Co o tym myśleli inni?
Egocentryzm połączony z uwielbieniem żony oraz dość protekcyjnym tonem wobec czytelnika jaki prezentował Dali w swym ,,Dzienniku geniusza”, wywoływały różne reakcje wśród odbiorców. Kolejne wydania dzieła oraz liczne tłumaczenia na różne języki wskazują na duże nim zainteresowanie, jednak część czytelników uważała Dziennik za utwór co najmniej niepoważny, a autora za kogoś niespełna rozumu. W ten sposób Dalego postrzegał George Orwell, który napisał krytykujący hiszpańskiego malarza esej pod tytułem ,,Przywilej kleru, kilka uwag o Salvadorze Dalim”[19]. Brytyjski pisarz krótko po przeczytaniu wcześniejszej autobiografii malarza, czyli ,,Mojego sekretnego życia” opisał Dalego jako zboczeńca, którego twórczość nie powinna być traktowana jako moralnie obojętna. Dzieła hiszpańskiego malarza i jego dwuznaczne aluzje (które w ,,Moim sekretnym życiu” są częstsze niż w ,,Dzienniku geniusza”) są dla niego „ohydnymi płodami chorej wyobraźni”[20].

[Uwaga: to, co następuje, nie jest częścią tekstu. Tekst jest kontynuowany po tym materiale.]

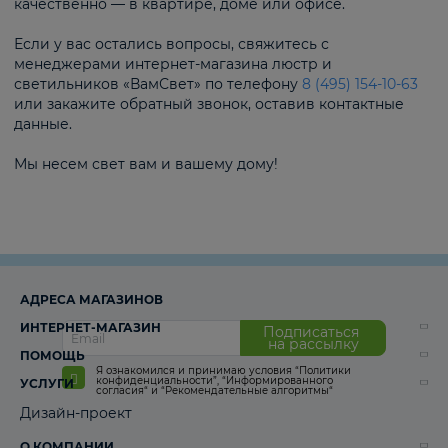
качественно — в квартире, доме или офисе.
Если у вас остались вопросы, свяжитесь с
менеджерами интернет-магазина люстр и
светильников «ВамСвет» по телефону
8 (495) 154-10-63
или закажите обратный звонок, оставив контактные
данные.
Мы несем свет вам и вашему дому!
АДРЕСА МАГАЗИНОВ
ИНТЕРНЕТ-МАГАЗИН
Подписаться
на рассылку
ПОМОЩЬ
Я ознакомился и принимаю условия
“Политики
конфиденциальности”
,
“Информированного
УСЛУГИ
согласия“
и
“Рекомендательные алгоритмы“
Дизайн-проект
О КОМПАНИИ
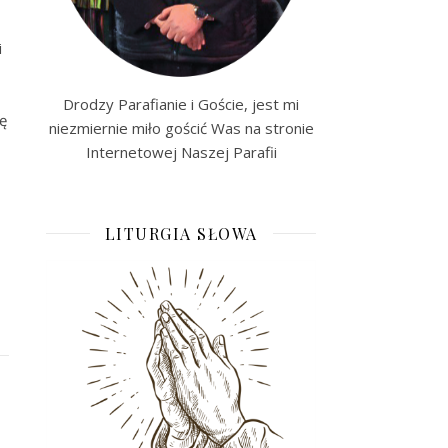
i
Drodzy Parafianie i Goście, jest mi
nę
niezmiernie miło gościć Was na stronie
Internetowej Naszej Parafii
LITURGIA SŁOWA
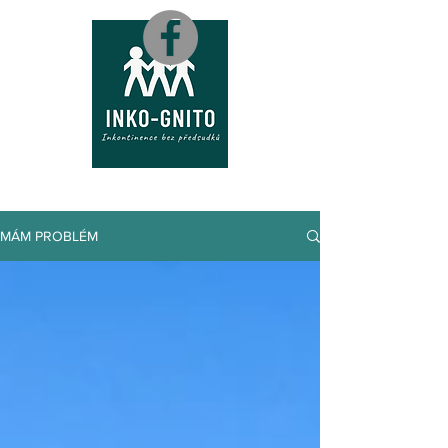
M
A
P
A
MÁM PROBLÉM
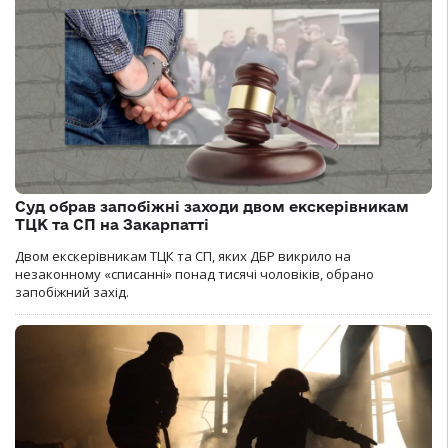
Суд обрав запобіжні заходи двом екскерівникам
ТЦК та СП на Закарпатті
Двом екскерівникам ТЦК та СП, яких ДБР викрило на
незаконному «списанні» понад тисячі чоловіків, обрано
запобіжний захід.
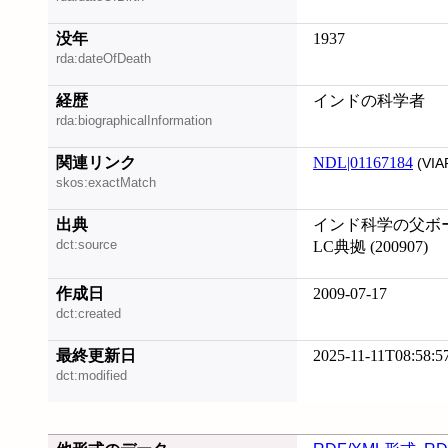
没年
1937
rda:dateOfDeath
経歴
インドの科学者
rda:biographicalInformation
関連リンク
NDL|01167184
(VIA
skos:exactMatch
出典
インド科学の父ボース
dct:source
LC典拠 (200907)
作成日
2009-07-17
dct:created
最終更新日
2025-11-11T08:58:5
dct:modified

Dla Dalego jednak tego typu opinie były absolutnie bez znaczenia, gdyż malarz ten był w każdym calu surrealistą, a surrealizm w rozumieniu jego przedstawicieli jest nie tyle szkołą poetycką lub malarską, ile ruchem mającym na celu wyzwolenie człowieka ze sztywnych norm, które to wyzwolenie ma prowadzić do odkrycia nowego języka opartego na niewinności i powrocie do źródeł sztuki[21].

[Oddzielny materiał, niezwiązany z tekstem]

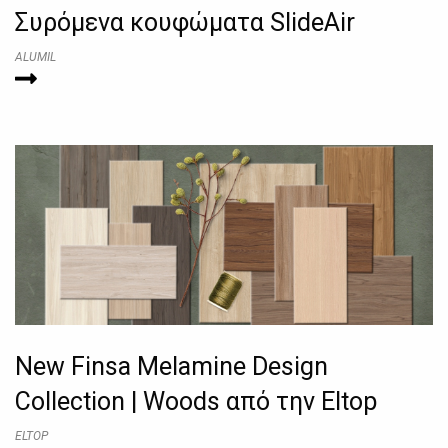
Συρόμενα κουφώματα SlideAir
ALUMIL
New Finsa Melamine Design
Collection | Woods από την Eltop
ELTOP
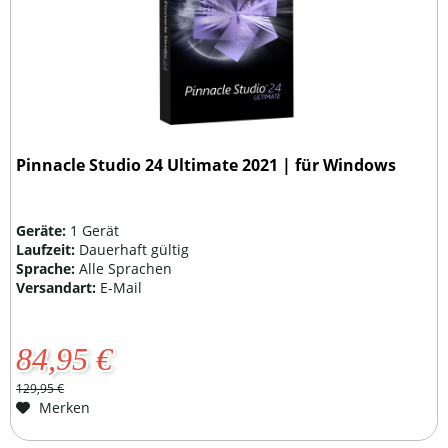
Pinnacle Studio 24 Ultimate 2021 | für Windows
Geräte:
1 Gerät
Laufzeit:
Dauerhaft gültig
Sprache:
Alle Sprachen
Versandart:
E-Mail
84,95 €
129,95 €
Merken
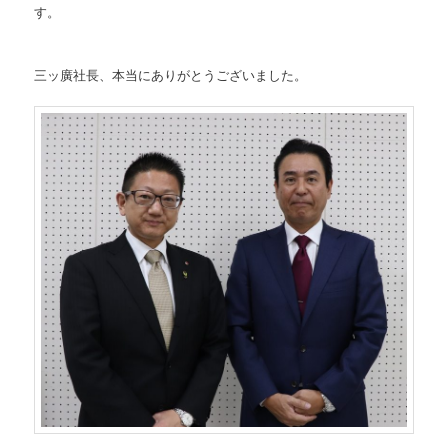
す。
三ッ廣社長、本当にありがとうございました。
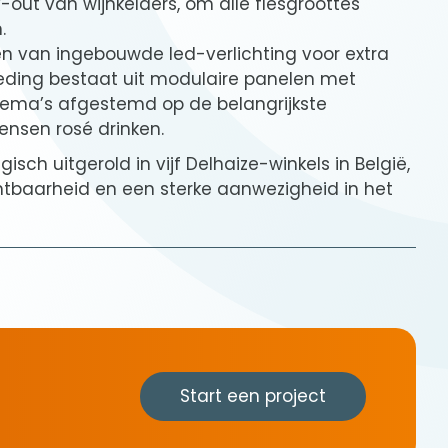
-out van wijnkelders, om alle flesgroottes
.
ien van ingebouwde led-verlichting voor extra
leding bestaat uit modulaire panelen met
hema’s afgestemd op de belangrijkste
sen rosé drinken.
isch uitgerold in vijf Delhaize-winkels in België,
htbaarheid en een sterke aanwezigheid in het
Start een project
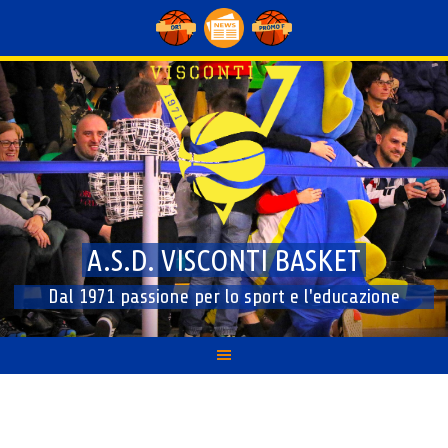
Skip
to
content
A.S.D. VISCONTI BASKET
Dal 1971 passione per lo sport e l'educazione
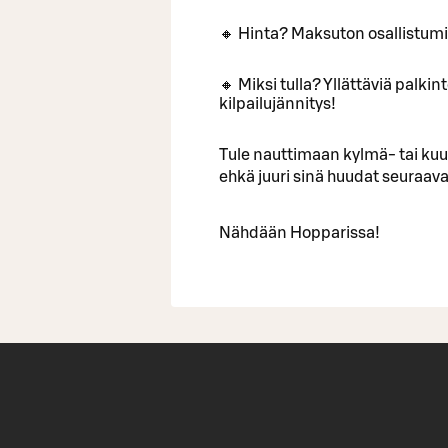
🔸 Hinta? Maksuton osallistum
🔸 Miksi tulla? Yllättäviä palki
kilpailujännitys!
Tule nauttimaan kylmä- tai ku
ehkä juuri sinä huudat seuraa
Nähdään Hopparissa!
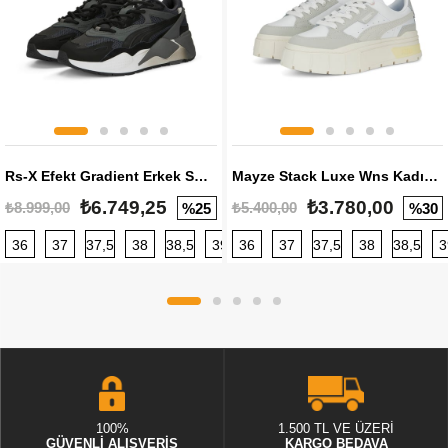
Rs-X Efekt Gradient Erkek Sneaker
Mayze Stack Luxe Wns Kadın Sneaker
₺6.749,25
₺3.780,00
₺8.999,00
₺5.400,00
%25
%30
36
37
37,5
38
38,5
39
36
40
37
40,5
37,5
41
38
42
38,5
42,5
3
100%
1.500 TL VE ÜZERİ
GÜVENLİ ALIŞVERİŞ
KARGO BEDAVA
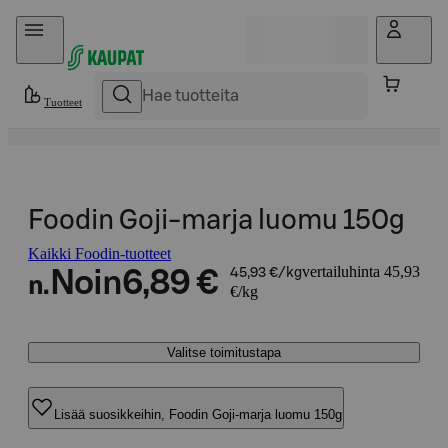
Hyppää sisältöön
Tuotteet
Foodin Goji-marja luomu 150g
Kaikki Foodin-tuotteet
vertailuhinta 45,93
Noin
6,89 €
45,93 €/kg
n.
€/kg
Valitse toimitustapa
Lisää suosikkeihin, Foodin Goji-marja luomu 150g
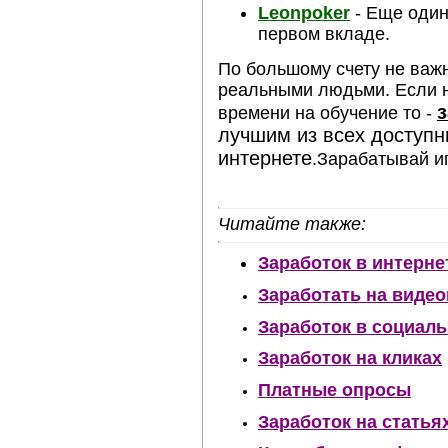
Leonpoker
- Еще один
первом вкладе.
По большому счету не важн
реальными людьми. Если н
з
времени на обучение то -
лучшим из всех доступн
интернете
.Зарабатывай и
Читайте также:
Заработок в интерн
Заработать на видео
Заработок в социаль
Заработок на кликах
Платные опросы
Заработок на статья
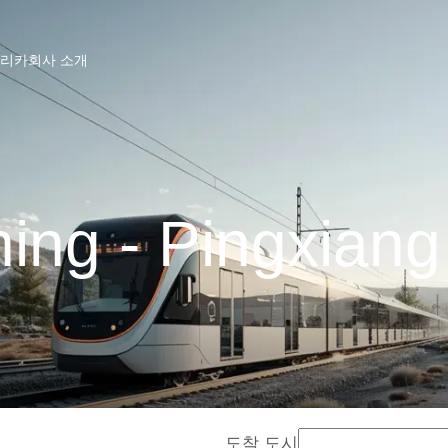
프리카
회사 소개
ing - Pingxia
도착 도시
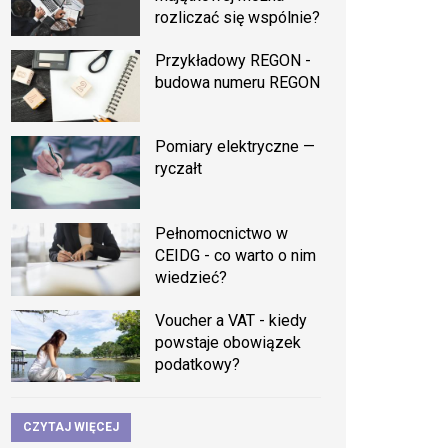
rozliczać się wspólnie?
Przykładowy REGON -
budowa numeru REGON
Pomiary elektryczne —
ryczałt
Pełnomocnictwo w
CEIDG - co warto o nim
wiedzieć?
Voucher a VAT - kiedy
powstaje obowiązek
podatkowy?
CZYTAJ WIĘCEJ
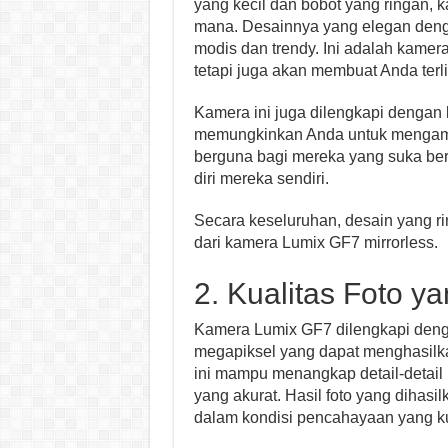
yang kecil dan bobot yang ringan,
mana. Desainnya yang elegan denga
modis dan trendy. Ini adalah kamer
tetapi juga akan membuat Anda ter
Kamera ini juga dilengkapi dengan 
memungkinkan Anda untuk mengambil
berguna bagi mereka yang suka berf
diri mereka sendiri.
Secara keseluruhan, desain yang ri
dari kamera Lumix GF7 mirrorless.
2. Kualitas Foto 
Kamera Lumix GF7 dilengkapi deng
megapiksel yang dapat menghasilk
ini mampu menangkap detail-detail
yang akurat. Hasil foto yang dihasi
dalam kondisi pencahayaan yang ku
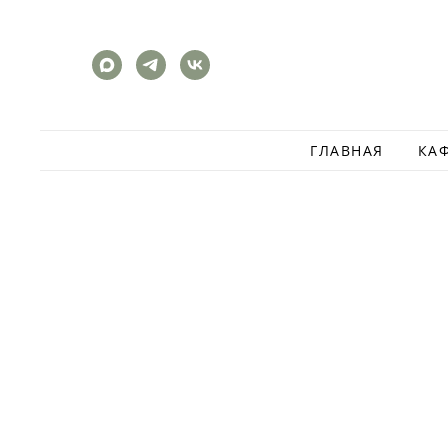
ГЛАВНАЯ
КА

Ta definicja surrealizmu, której twórcą jest meksykański poeta i noblista z 1990 r. Octavio Paz, niezwykle dokładnie pasuje do Dalego, ukazując kontekst jego osobowości, jakiego nie dostrzegł Orwell. Dwuznaczne tytuły dzieł sztuki czy kontrowersyjne obrazy lub opisywane w ,,Dzienniku geniusza” (oraz ,,Moim sekretnym życiu”) zachowania mają na celu właśnie umożliwienie Dalemu dokonania nowego osądu świata i sztuki oraz odrzucenia tego, co jest w nim bezwartościowe, chwilowe i wtórne, przy jednoczesnym zachowaniu tego, co stałe i niepodważalne.

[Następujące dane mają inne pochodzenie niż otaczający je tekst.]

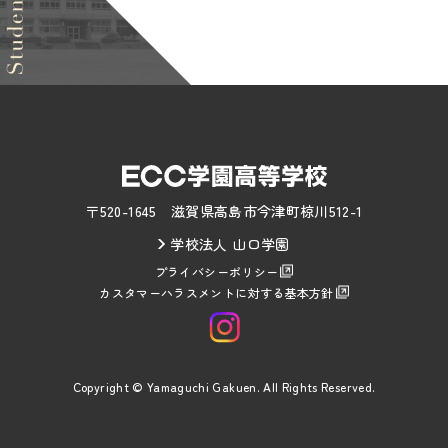
〒520-1645 滋賀県高島市今津町椋川512-1
学校法人 山口学園
プライバシーポリシー
カスタマーハラスメントに対する基本方針
Copyright © Yamaguchi Gakuen. All Rights Reserved.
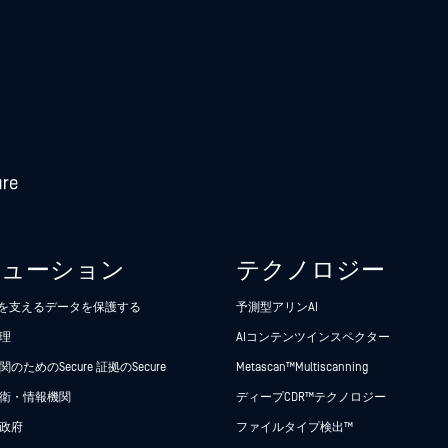
リューション
テクノロジー
析を支えるデータを保護する
予測型アリンAI
理
AIコンテンツインスペクター
のためのSecure 証拠のSecure
Metascan™ Multiscanning
衛・情報機関
ディープCDR™テクノロジー
政府
ファイルタイプ検出™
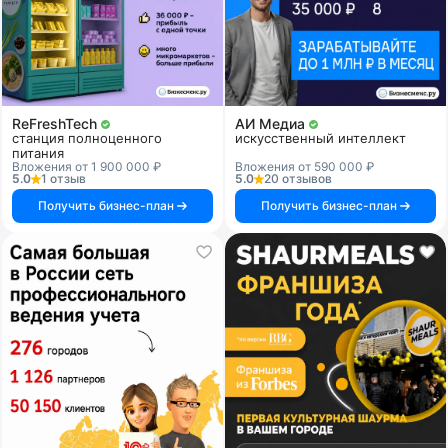
ReFreshTech
АИ Медиа
станция полноценного
искусственный интеллект
питания
Вложения от 1 900 000 ₽
Вложения от 590 000 ₽
5.0
1 отзыв
5.0
20 отзывов
Получить бизнес-план
Получить бизнес-план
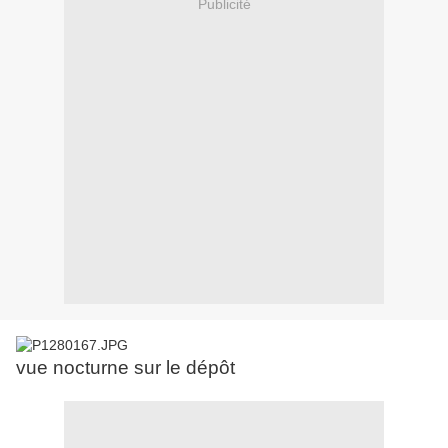
Publicité
vue nocturne sur le dépôt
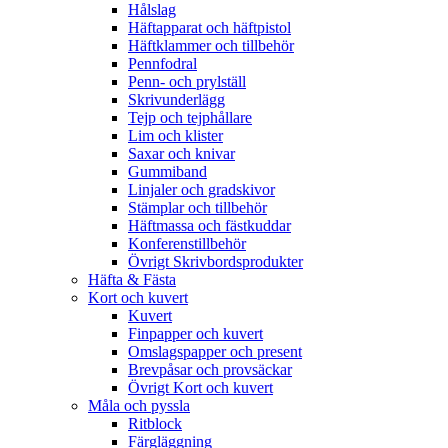
Hålslag
Häftapparat och häftpistol
Häftklammer och tillbehör
Pennfodral
Penn- och prylställ
Skrivunderlägg
Tejp och tejphållare
Lim och klister
Saxar och knivar
Gummiband
Linjaler och gradskivor
Stämplar och tillbehör
Häftmassa och fästkuddar
Konferenstillbehör
Övrigt Skrivbordsprodukter
Häfta & Fästa
Kort och kuvert
Kuvert
Finpapper och kuvert
Omslagspapper och present
Brevpåsar och provsäckar
Övrigt Kort och kuvert
Måla och pyssla
Ritblock
Färgläggning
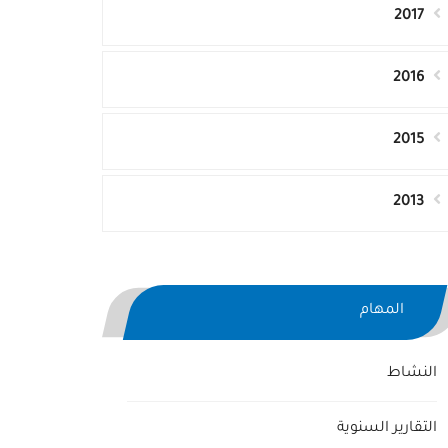
2017
2016
2015
2013
المهام
النشاط
التقارير السنوية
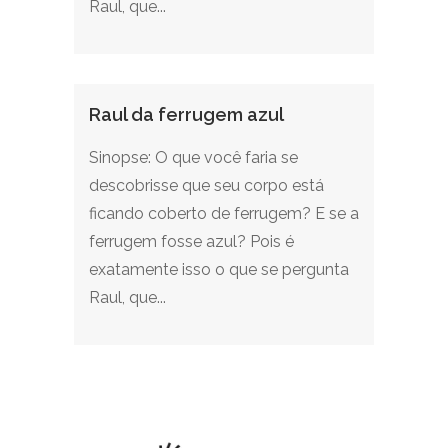
Raul, que...
Raul da ferrugem azul
Sinopse: O que você faria se
descobrisse que seu corpo está
ficando coberto de ferrugem? E se a
ferrugem fosse azul? Pois é
exatamente isso o que se pergunta
Raul, que...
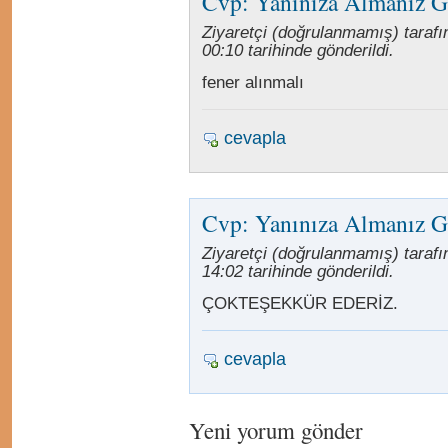
Cvp: Yanınıza Almanız G
Ziyaretçi (doğrulanmamış) taraf
00:10 tarihinde gönderildi.
fener alınmalı
cevapla
Cvp: Yanınıza Almanız G
Ziyaretçi (doğrulanmamış) tarafı
14:02 tarihinde gönderildi.
ÇOKTEŞEKKÜR EDERİZ.
cevapla
Yeni yorum gönder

W konsekwencji niemal każdy widział w Dalim (i innych surrealistach) zupełnie różne postacie. Dla jednych był on burzycielem starego ładu, dla innych z kolei zwyczajnym dziwakiem. Sam malarz natomiast określał się jako przywiązany do tradycji konserwatysta i monarchista, będący wrogiem egalitaryzmu i przeciętności, czego wyrazem jest między innymi treść ,,Dziennika geniusza”.
Przypisy:
[1] S. Dali, Dziennik geniusza, przeł. J. Kortas, Katowice 2011, s. 172.
[2] Ibidem, s. 11.
[3] Ibidem, s. 11.
[4] Ibidem, s. 95.
[5] Ibidem, s. 127.
[6] Ibidem, s. 174–175.
[7] Ibidem, s. 58.
[8] Ibidem, s. 58.
[9] Ibidem, s. 296.
[10] L.H.O.O.Q. literowane w języku francuskim brzmi podobnie do wyrażenia „Elle a chaud au cul”, zauważa to także Dali; ibidem, s. 156.
[11] Ibidem, s. 156–157.
[12] Ibidem, s. 97.
[13] Ibidem, s. 95.
[14] Ibidem, s. 95.
[15] Ibidem, s. 20–21.
[16] L. Hyde, The Gift. Creativity and the Artist in the Modern World, New York 2007, s 204; cały proceder w sposób niezwykle barwny opisał też Stan Lauryssens w swojej książce Dali i ja.
[17] S. Dali, Dziennik geniusza, s. 18.
[18] Ibidem, 189.
[19] G. Orwell, Przywilej kleru, kilka uwag o Salvadorze Dalim, przeł. B. Zborski [w:] „Literatura na świecie” 1986, nr 5 (178), s. 88–104.
[20] Ibidem, s. 104.
[21] O. Paz, Alternating Current, New York 1990, s. 50.